Recently, the US FDA approved Tremelimumab in combination with Durvalumab and platinum-based chemotherapy for the treatment of adult patients with metastatic non-small cell lung cancer, requiring patients to be free of EGFR and ALK mutations.


Basis for approval
The effectiveness of the therapy was evaluated in the POSEIDON trial, a randomised, multicentre, active-controlled open trial that enrolled patients with metastatic non-small fine lung cancer who had not previously received systemic therapy.


Enrolled patients were randomised into three arms:
Group 1 received Tremelimumab, Durvalumab and platinum-based chemotherapy for 4 cycles, followed by Durvalumab and maintenance chemotherapy every 4 weeks and a fifth dose of Tremelimumab at week 16;


Group 2 receiving 4 cycles of treatment with Durvalumab and platinum-based chemotherapy, followed by Durvalumab treatment and maintenance chemotherapy;


Group 3 received platinum-based chemotherapy for 6 cycles followed by maintenance chemotherapy.

This approval was based on a comparison of the efficacy of Tremelimumab+Durvalumab+platinum-based chemotherapy versus chemotherapy alone in Groups 1 and 3.


The results showed that:
Tremelimumab + Durvalumab + chemotherapy (the combination arm) significantly improved overall patient survival compared to chemotherapy alone, with a mean survival of 14 months in the combination arm compared to 11.7 months in the single agent chemotherapy arm, and the combination arm reduced the risk of patient death by 23%.
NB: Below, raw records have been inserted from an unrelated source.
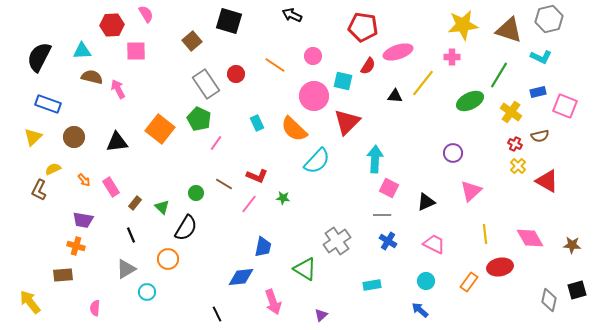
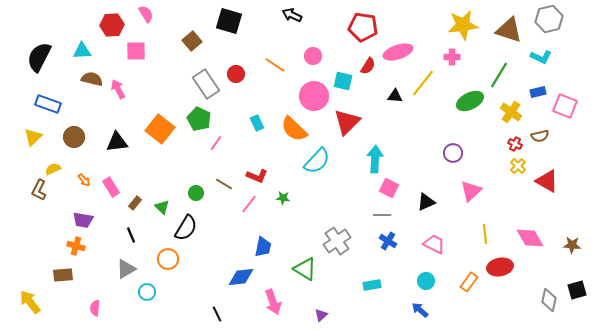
brown semicircle at (92, 77): moved 2 px down
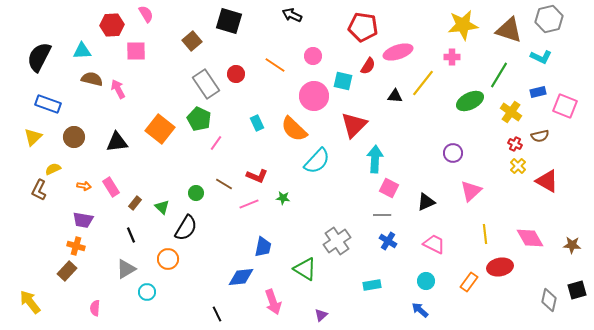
red triangle at (347, 122): moved 7 px right, 3 px down
orange arrow at (84, 180): moved 6 px down; rotated 40 degrees counterclockwise
pink line at (249, 204): rotated 30 degrees clockwise
brown rectangle at (63, 275): moved 4 px right, 4 px up; rotated 42 degrees counterclockwise
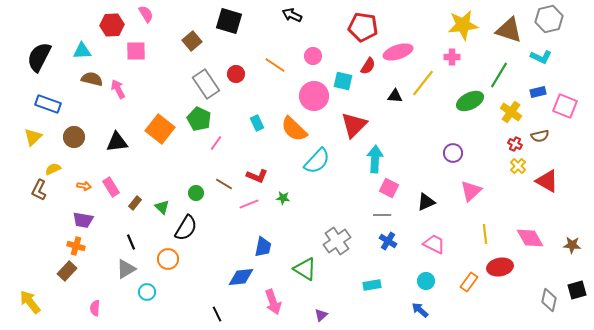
black line at (131, 235): moved 7 px down
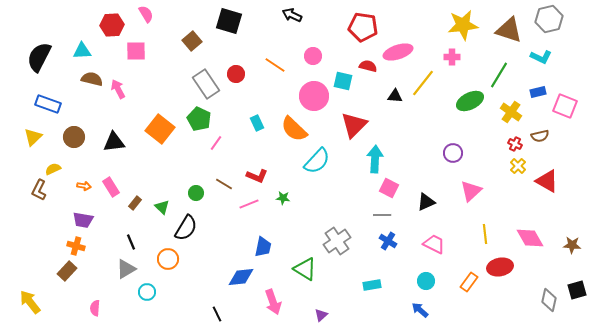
red semicircle at (368, 66): rotated 108 degrees counterclockwise
black triangle at (117, 142): moved 3 px left
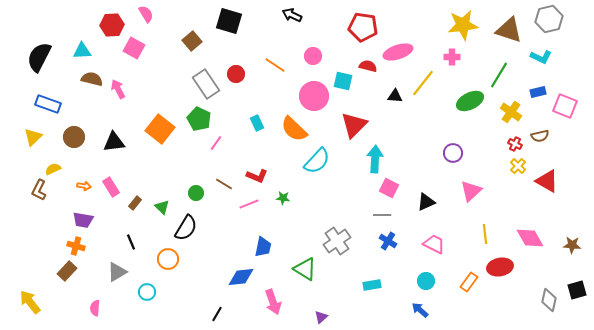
pink square at (136, 51): moved 2 px left, 3 px up; rotated 30 degrees clockwise
gray triangle at (126, 269): moved 9 px left, 3 px down
black line at (217, 314): rotated 56 degrees clockwise
purple triangle at (321, 315): moved 2 px down
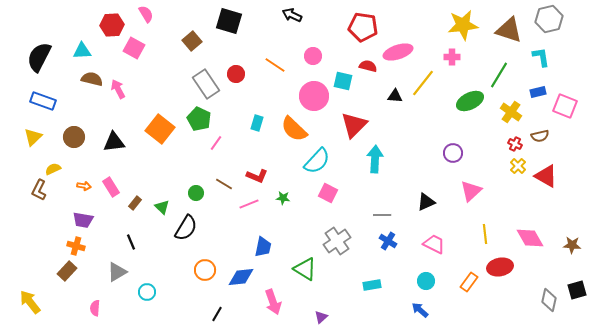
cyan L-shape at (541, 57): rotated 125 degrees counterclockwise
blue rectangle at (48, 104): moved 5 px left, 3 px up
cyan rectangle at (257, 123): rotated 42 degrees clockwise
red triangle at (547, 181): moved 1 px left, 5 px up
pink square at (389, 188): moved 61 px left, 5 px down
orange circle at (168, 259): moved 37 px right, 11 px down
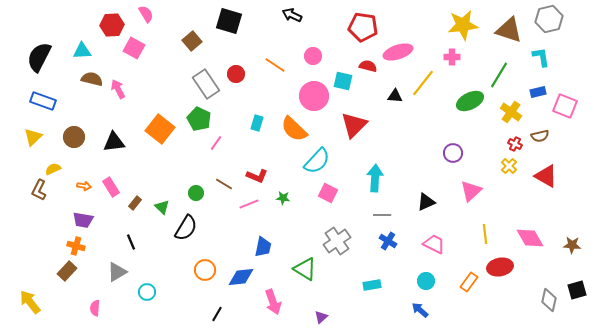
cyan arrow at (375, 159): moved 19 px down
yellow cross at (518, 166): moved 9 px left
The average length of time to remain disease-free was 6.2 months in the combination group, compared to 4.8 months in the chemotherapy alone group.


Thirty-nine per cent of patients in the combination group had substantial tumour shrinkage, with the effect lasting an average of 9.5 months, compared to 24 per cent of patients in the chemotherapy group, with the effect lasting an average of 5.1 months.

Safety
Common adverse reactions to treatment include nausea, fatigue, decreased appetite, musculoskeletal pain, rash and diarrhoea. grade 3 to 4 adverse reactions include neutropenia, anaemia, leucopenia and lymphocytopenia.


Tremelimumab is a CTLA-4 inhibitor developed by AstraZeneca that inhibits CTLA-4 activity, promotes T-cell activation and initiates an immune response to cancer, thereby causing cancer cell death, and is the second CTLA-4 inhibitor to be approved for marketing after epirimizumab.

Just last month, Tremelimumab in combination with Durvalumab was approved by the FDA for the treatment of patients with hepatocellular carcinoma. This combination therapy is also currently being studied in a variety of other cancers, including ovarian, primary peritoneal, fallopian tube, uroepithelial, bile duct, gastroesophageal, melanoma, and triple-negative breast cancer, with multiple trials recruiting patients.